Electronics on Human Skin
The day is not far away when we can monitor our health conditions by drawing a simple design on our skin. Scientists have demonstrated that simple pencil drawing could be used to create bioelectronic sensors that might be used as devices to monitor health conditions. Compared to the conventional approach to produce biomedical electronic devices, this new approach is very simple, low-cost and moreover does not require any sophisticated laboratory equipment. This innovative technique has wide future applications in home-based personalized health care, education, and remote scientific research such as during the COVID-19 pandemic.
Augmented Reality and AI
Augmented Reality combines with Artificial Intelligence (AI) to provide a virtual learning platform to keep students engaged and provide detailed explanations of models and virtual labs.
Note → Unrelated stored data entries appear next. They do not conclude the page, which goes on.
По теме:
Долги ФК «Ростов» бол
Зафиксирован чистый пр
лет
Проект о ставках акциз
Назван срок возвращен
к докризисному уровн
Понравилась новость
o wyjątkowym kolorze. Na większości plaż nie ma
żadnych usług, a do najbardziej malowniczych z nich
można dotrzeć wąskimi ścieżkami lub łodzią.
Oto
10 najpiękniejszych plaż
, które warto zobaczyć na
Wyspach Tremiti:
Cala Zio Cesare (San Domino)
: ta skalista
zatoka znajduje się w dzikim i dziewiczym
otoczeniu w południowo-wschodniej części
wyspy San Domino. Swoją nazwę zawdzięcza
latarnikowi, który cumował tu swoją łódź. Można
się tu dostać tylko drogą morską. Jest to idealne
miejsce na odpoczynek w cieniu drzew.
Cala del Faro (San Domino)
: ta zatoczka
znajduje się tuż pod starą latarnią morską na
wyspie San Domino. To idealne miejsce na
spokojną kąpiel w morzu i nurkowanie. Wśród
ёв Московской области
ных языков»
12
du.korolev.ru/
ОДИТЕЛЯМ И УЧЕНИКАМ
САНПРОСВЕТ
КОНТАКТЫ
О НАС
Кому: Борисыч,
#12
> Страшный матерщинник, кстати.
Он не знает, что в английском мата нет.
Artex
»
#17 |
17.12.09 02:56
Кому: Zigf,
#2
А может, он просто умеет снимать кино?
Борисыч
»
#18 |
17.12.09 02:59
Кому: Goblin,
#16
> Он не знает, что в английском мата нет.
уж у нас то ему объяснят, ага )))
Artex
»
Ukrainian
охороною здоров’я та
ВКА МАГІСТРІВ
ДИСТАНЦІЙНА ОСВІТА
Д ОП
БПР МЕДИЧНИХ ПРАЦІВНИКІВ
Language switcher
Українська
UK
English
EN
With a 3D hologram, students can pinch, zoom, and rotate equipment related to the experiment, enhancing a student’s learning experience. There are laptops available that combines augmented and virtual reality to enhance how we study and learn. These computers enhance the ability to look around virtual objects as if they are real. The position and orientation of the objects are updated in real-time as the person moves their head, creating both a realistic and comfortable viewing experience. With the additional feature is perception of depth, virtual objects look real as they appear both into and out of the computer screen.
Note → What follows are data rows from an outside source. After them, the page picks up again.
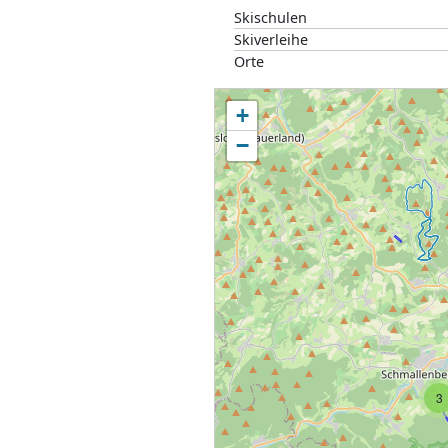
Skischulen
Skiverleihe
Orte
+
−
3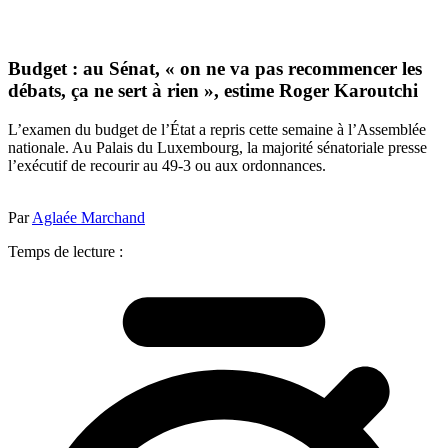
Budget : au Sénat, « on ne va pas recommencer les
débats, ça ne sert à rien », estime Roger Karoutchi
L’examen du budget de l’État a repris cette semaine à l’Assemblée
nationale. Au Palais du Luxembourg, la majorité sénatoriale presse
l’exécutif de recourir au 49-3 ou aux ordonnances.
Par
Aglaée Marchand
Temps de lecture :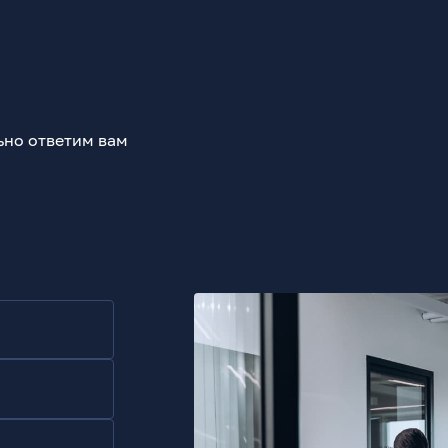
ьно ответим вам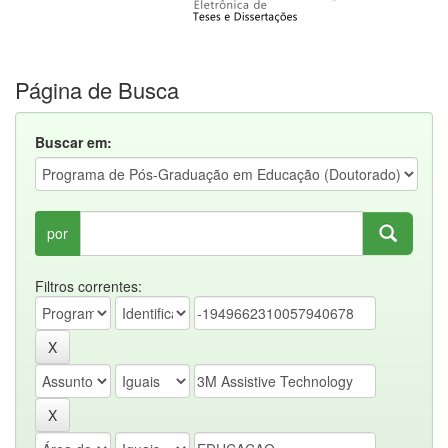
Página de Busca
Buscar em:
por
Filtros correntes: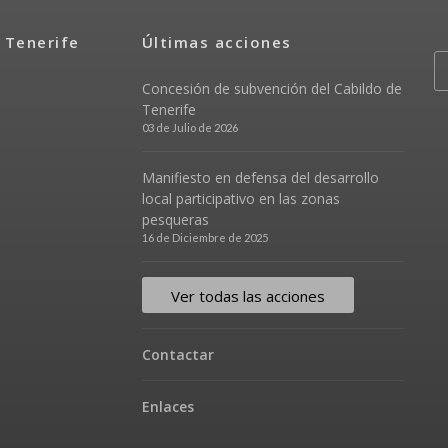
 Tenerife
Últimas acciones
Concesión de subvención del Cabildo de
Tenerife
03 de Julio de 2026
Manifiesto en defensa del desarrollo
local participativo en las zonas
pesqueras
16 de Diciembre de 2025
Ver todas las acciones
Contactar
Enlaces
Recently scientists from NTU, Singapore used a brain inspired approach to develop ‘mini-brains’ in robots to have the artificial intelligence (AI) to recognize pain and to self-repair when damaged. It is possible because they embed AI into the network of sensor nodes, connected to multiple small, less-powerful, processing units, that act like ‘mini-brains’ distributed on the robotic skin. This is an important step for the development of Humanoids i.e. human-like robots.
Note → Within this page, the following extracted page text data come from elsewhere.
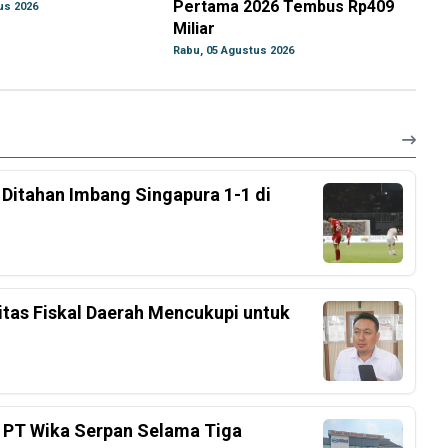
Pertama 2026 Tembus Rp409
us 2026
Miliar
Rabu, 05 Agustus 2026
, Ditahan Imbang Singapura 1-1 di
tas Fiskal Daerah Mencukupi untuk
 PT Wika Serpan Selama Tiga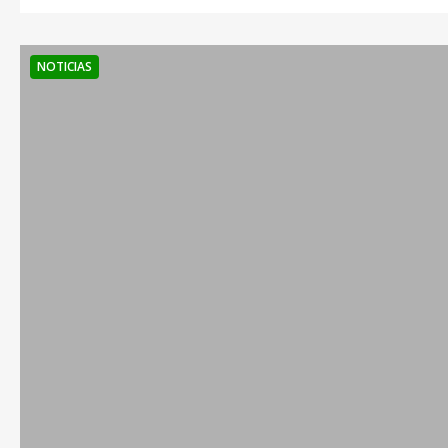
NOTICIAS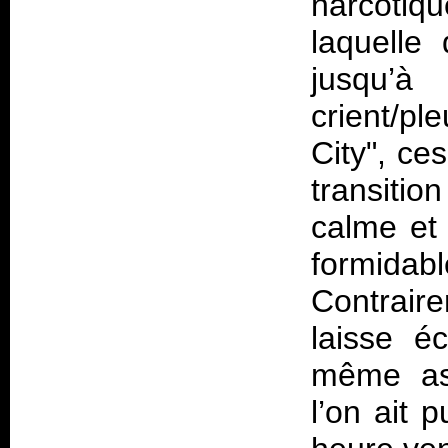
narcotiq
laquelle
jusqu’à
crient/pl
City", ces
transiti
calme et
formida
Contrair
laisse éc
même as
l’on ait 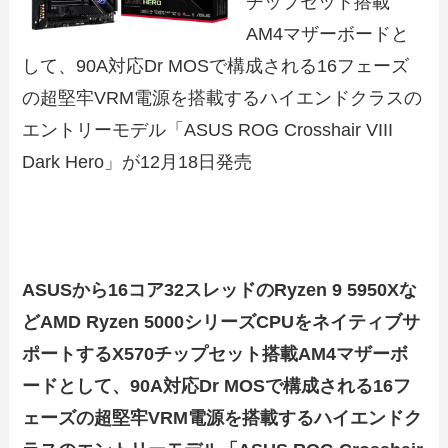
チップセット搭載
AM4マザーボードと
して、90A対応Dr MOSで構成される16フェーズ
の超堅牢VRM電源を搭載するハイエンドクラスの
エントリーモデル「ASUS ROG Crosshair VIII
Dark Hero」が12月18日発売
ASUSから16コア32スレッドのRyzen 9 5950Xな
どAMD Ryzen 5000シリーズCPUをネイティブサ
ポートするX570チップセット搭載AM4マザーボ
ードとして、90A対応Dr MOSで構成される16フ
ェーズの超堅牢VRM電源を搭載するハイエンドク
This is the process of making a physical object from a three dimensional (3D) digital model. 3D printing also called additive manufacturing (AM) is a radically different manufacturing method based on advanced technology that build up parts additively, in layers at the sub mm scale. This is fundamentally different from any other existing traditional manufacturing techniques. The applications of 3D printing have been anticipated in almost every field, but the medical sector is viewed as being one that has early adopted the 3D printing technology. Research is also going on to develop 3D printing of skin, bones, tissues, pharmaceuticals and even human organs. Apart from this, 3D printing has also applications in aerospace industry, automotive, jewellery designing, art/design/ sculpture, architecture, fashion, 3D printed food and many more. To our surprise, a company in China has used giant 3D printers to make 10 full-sized, detached single-storey houses in a day.
All these advance scientific researches in Electronics will surely change the way we see, work and understand our world. To be honest, advance scientific research demands the knowledge of all the basic science. But, to explore the imagination beyond boundaries, expertise in Electronics along with knowledge of basic sciences has an edge. In the developed countries, people are taking Electronics as hobby and many startups have come up in this field. I am sure, India will be a next big market in the field of hobby Electronics. There will be plenty of opportunities for young generation to explore research fields, teaching, and even to venture their startups in the field of Electronics. India’s Technology minister recently stated that “India has the resources it needs to become a global electronics manufacturing hub and a competitive partner to the world economy”. Hence, this is the right time to generate skilled manpower in Electronics to become a global leader in world economy. The transition is imminent, either we can lead, or we follow the world.